Adempimenti

Calderone: «La priorità è favorire l’occupazione dei giovani»

di Matteo Prioschi

A fronte dell’impatto delle nuove tecnologie che determinerà nel corso del tempo la perdita di posti di lavoro ma anche la nascita di nuove figure professionali, secondo Marina Calderone , presidente del consiglio nazionale dell’Ordine dei consulenti del lavoro , «ci deve essere un approccio globale alle tematiche occupazionali, non è sufficiente una buona normazione in tema di lavoro, ma serve anche un contesto economico favorevole, non si può prescindere dallo sviluppo territoriale che offra nuove opportunità».

Il lavoro 4.0 e le sue trasformazioni sulla società sono il filo conduttore dell’ottava edizione del Festival del lavoro, la manifestazione organizzata dal Consiglio nazionale e dalla Fondazione studi dei consulenti che si svolgerà da domani a sabato a Torino. Tre giorni di dibattiti e approfondimenti in cui si cercherà di definire la “ricetta” per l’occupazione di domani.

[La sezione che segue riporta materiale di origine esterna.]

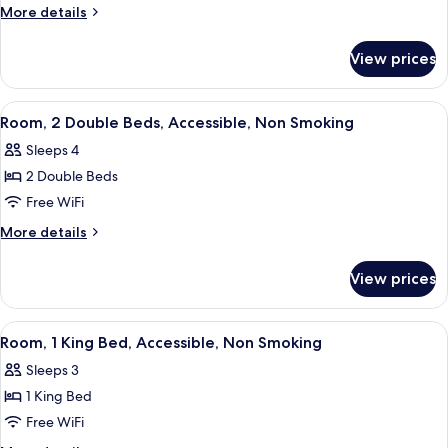
1
More
More details
King
details
for
Bed,
View prices
Studio,
Non
1
Smoking
King
View
A hotel room with two beds, a desk with
5
Bed,
Room, 2 Double Beds, Accessible, Non Smoking
all
Non
Sleeps 4
Smoking
photos
2 Double Beds
for
Room,
Free WiFi
2
More
More details
Double
details
for
Beds,
View prices
Room,
Accessible,
2
Non
Double
View
A modern bathroom with a shower, toil
3
Smoking
Beds,
Room, 1 King Bed, Accessible, Non Smoking
all
Accessible,
Sleeps 3
Non
photos
Smoking
1 King Bed
for
Room,
Free WiFi
1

Quando si parla di favorire la ripresa dell’occupazione, in passato come oggi si ipotizza di agire sugli sgravi contributivi, il cuneo fiscale, la flessibilità di accesso alla pensione. A quale di questi o altri “ingredienti” si dovrebbe dare maggior peso?

Tutto passa da una riduzione del costo del lavoro, che non vuol dire ridurre le tutele ma rivedere la tassazione a livello strutturale e l’imposizione sui redditi da lavoro dipendente; vanno ripensate le modalità di tassazione. Preferirei però non più interventi spot ma forme di tassazione e di riduzione strutturale del cuneo fiscale e contributivo (che è enorme) per tutti i lavoratori. Le imprese hanno una maggior propensione a stabilizzare i rapporti di lavoro se questo costa meno. Inoltre, dato che c’è necessità di adeguarsi velocemente al cambiamento, le risorse liberate dalla riduzione del cuneo fiscale possono essere utilizzate per formare e riqualificare i lavoratori.

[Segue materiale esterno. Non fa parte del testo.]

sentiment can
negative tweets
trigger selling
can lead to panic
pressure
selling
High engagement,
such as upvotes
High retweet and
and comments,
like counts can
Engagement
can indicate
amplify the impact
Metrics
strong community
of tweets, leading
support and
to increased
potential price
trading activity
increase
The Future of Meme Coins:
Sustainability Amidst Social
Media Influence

Dobbiamo anche rinsaldare il patto generazionale e accompagnare alla pensione i lavoratori che hanno la possibilità di usufruire di anticipazioni dell’uscita, ma le difficoltà incontrate nell’attuazione dell’Ape volontario ci dovrebbero dire che tutto questo ha un costo che talvolta non è sostenibile per aziende e lavoratori.

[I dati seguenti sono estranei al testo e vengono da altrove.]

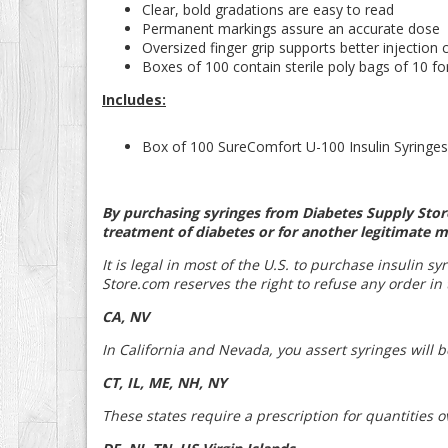
Clear, bold gradations are easy to read
Permanent markings assure an accurate dose
Oversized finger grip supports better injection 
Boxes of 100 contain sterile poly bags of 10 f
Includes:
Box of 100 SureComfort U-100 Insulin Syringes 
By purchasing syringes from Diabetes Supply Store
treatment of diabetes or for another legitimate m
It is legal in most of the U.S. to purchase insulin s
Store.com reserves the right to refuse any order in t
CA, NV
In California and Nevada, you assert syringes will 
CT, IL, ME, NH, NY
These states require a prescription for quantities o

A proposito di «buona normazione», sono passati due anni dal Jobs act. Che valutazione si può dare della riforma?

Una valutazione positiva nel senso che ha ridefinito il quadro, ha eliminato la frammentazione normativa che c’era. Ma la parte più importante è la scommessa sulle politiche attive, che passa da un cambio di mentalità degli italiani, perché dall’assistenzialismo si va alla riqualificazione e alla ricollocazione. Una sfida che impegna per primi associazioni datoriali, sindacati e organizzazioni dei professionisti.

Però dopo due anni le politiche attive segnano il passo.

Non ci si deve dimenticare che su questi temi dobbiamo fare i conti con misure statali ma anche con le competenze regionali. Occorre sciogliere il nodo delle competenze, che non vuol dire sottrarre alle Regioni ma redistribuire valorizzando le specificità. Semplificare significa dare le stesse possibilità ai cittadini e non subire discriminazioni in base al territorio in cui si vive.

Il lavoro cambia anche per i consulenti del lavoro. Di questi tempi l’attenzione è puntata sull’equo compenso, sull’abusivismo e la concorrenza sleale. Quali le sfide che attendono la categoria?

Le sfide su questi temi sono molto affini a quelle di altre categorie professionali. C’è chi con la leva del prezzo e della quantità cerca di sostituire la prestazione professionale con forme di concorrenza sempre più sofisticate e strutturate che impoveriscono anche il mercato dei giovani professionisti, per i quali cresce il rischio di abbandono nei primi cinque anni. Noi crediamo invece che le professioni siano un’attrattiva per i giovani, un’opportunità da offrire ai ragazzi.